BMG merged with Sony Music Entertainment in 2005, and Greg began working in corporate accounting for Sony. That
was when he decided to become a CPA —
having a boss who was also a CPA helped.
“In order to stay competitive, I really needed to get my CPA,” he says. Greg’s boss
was also able to sign off on his accounting work experience, which was needed for
the license. “The fact that I worked for a CPA made the transition to get my sign-off and license much easier.”
Greg stayed at Sony for more than 12 years, moving eventually to the global digital finance department, which focused on their key digital providers (such as Spotify, Apple and Amazon) and making sure digital
revenue was properly recorded on their front-line labels’ books (Columbia, Epic, RCA, etc). “They were like shared services but on the revenue side,” he explains. At Sony, Greg worked on interesting label purchases, notably the heavy metal label, Relapse Records.
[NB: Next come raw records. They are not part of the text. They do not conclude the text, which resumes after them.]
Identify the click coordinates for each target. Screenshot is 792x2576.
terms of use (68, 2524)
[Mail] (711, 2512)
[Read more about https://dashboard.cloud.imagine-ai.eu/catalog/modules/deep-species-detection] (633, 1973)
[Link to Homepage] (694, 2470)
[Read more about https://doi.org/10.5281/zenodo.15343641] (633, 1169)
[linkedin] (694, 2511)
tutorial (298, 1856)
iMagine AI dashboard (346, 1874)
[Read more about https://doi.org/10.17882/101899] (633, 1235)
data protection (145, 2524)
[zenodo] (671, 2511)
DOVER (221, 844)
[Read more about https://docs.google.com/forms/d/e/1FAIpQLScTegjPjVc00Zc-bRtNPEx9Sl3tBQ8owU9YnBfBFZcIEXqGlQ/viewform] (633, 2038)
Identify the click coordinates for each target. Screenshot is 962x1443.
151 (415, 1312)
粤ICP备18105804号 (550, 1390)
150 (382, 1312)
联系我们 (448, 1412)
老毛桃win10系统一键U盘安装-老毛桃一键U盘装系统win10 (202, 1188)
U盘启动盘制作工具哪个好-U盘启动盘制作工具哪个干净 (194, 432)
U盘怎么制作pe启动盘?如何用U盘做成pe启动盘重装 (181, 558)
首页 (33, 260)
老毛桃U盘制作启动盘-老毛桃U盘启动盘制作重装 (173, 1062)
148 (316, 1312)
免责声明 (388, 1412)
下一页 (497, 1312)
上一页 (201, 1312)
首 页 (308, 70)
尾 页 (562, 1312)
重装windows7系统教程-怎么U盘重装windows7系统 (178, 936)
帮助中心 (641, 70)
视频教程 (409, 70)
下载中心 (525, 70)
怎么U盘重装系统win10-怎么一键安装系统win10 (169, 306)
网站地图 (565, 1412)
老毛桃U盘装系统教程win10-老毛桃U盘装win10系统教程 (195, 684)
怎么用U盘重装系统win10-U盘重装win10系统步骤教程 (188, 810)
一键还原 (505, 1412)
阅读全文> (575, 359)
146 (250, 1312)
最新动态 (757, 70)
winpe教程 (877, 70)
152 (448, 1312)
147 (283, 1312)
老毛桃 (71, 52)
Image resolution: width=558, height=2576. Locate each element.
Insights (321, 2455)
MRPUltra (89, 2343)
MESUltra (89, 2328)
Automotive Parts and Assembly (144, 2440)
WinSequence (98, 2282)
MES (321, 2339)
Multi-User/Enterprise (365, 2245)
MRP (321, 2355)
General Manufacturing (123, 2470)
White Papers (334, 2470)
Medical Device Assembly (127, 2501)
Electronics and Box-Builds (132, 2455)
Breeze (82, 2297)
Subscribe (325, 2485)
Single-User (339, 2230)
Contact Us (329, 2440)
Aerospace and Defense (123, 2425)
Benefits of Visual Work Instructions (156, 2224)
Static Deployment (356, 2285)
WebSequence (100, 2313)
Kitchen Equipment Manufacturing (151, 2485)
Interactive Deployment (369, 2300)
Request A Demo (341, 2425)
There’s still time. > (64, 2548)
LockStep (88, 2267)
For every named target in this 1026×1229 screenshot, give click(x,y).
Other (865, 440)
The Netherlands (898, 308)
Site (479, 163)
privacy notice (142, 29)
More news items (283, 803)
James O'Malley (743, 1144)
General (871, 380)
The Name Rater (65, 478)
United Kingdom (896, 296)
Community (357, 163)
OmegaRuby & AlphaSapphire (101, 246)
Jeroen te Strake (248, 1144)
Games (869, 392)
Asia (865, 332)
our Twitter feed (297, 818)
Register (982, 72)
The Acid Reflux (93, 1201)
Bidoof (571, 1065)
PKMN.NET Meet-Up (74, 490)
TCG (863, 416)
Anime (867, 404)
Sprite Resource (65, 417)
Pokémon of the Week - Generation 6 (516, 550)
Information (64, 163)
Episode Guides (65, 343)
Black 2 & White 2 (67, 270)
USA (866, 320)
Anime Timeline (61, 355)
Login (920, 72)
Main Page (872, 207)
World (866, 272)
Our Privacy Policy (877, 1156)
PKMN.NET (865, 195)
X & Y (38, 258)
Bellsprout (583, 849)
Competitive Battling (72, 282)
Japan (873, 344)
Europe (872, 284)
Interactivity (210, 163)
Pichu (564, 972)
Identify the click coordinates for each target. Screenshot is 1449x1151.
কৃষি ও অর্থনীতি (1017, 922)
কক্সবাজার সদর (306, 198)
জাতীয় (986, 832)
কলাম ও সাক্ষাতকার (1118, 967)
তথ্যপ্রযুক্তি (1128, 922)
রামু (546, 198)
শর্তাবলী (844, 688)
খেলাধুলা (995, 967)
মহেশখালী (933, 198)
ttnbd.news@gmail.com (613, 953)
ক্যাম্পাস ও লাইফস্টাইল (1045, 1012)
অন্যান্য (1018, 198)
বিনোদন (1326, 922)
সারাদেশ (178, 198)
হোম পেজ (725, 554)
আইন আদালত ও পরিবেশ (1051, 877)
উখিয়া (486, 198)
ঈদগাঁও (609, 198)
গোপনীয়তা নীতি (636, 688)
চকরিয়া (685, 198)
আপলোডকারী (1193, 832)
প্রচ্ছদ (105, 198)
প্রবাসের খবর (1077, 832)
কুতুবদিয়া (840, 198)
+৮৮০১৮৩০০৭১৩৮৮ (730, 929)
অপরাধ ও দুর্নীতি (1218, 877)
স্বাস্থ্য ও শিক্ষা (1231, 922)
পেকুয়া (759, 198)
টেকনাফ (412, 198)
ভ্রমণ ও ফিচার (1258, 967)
When the CFO asked him to join his team at The Orchard, Greg remembers him saying, “I need somebody that understands digital accounting and the systems that Sony uses,” noting that there were many opportunities at such a large company. When he made the leap to The Orchard, Greg was able to see all the different parts in accounting since it is run as a separate business unit. “We’re dealing with payables and receivables and oversee the invoice and revenue processing for all the digital stores. We license everything for our digital stores,” he says. “We have some owned content where we process royalties, but most of it is a distributed business model versus Sony, where they own the content for the artist. We’re onboarding smaller
companies to our Orchard platform, distributing their content, taking over their invoicing — constantly working with the tech department to scale our systems.” The Orchard has an office in the U.K., where they work with the tax department. “It’s more interesting than general accounting,” he maintains.
Working on smaller accounts has some advantages too. “We get to watch live music in our Orchard offices almost every week (smaller artists trying to break out). That is probably most fun to watch a band perform at 4 p.m. on a Thursday and then go home,” says Greg, who lives in Holmdel with his wife, Andrea, and children, Seth (13) and Sienna (11).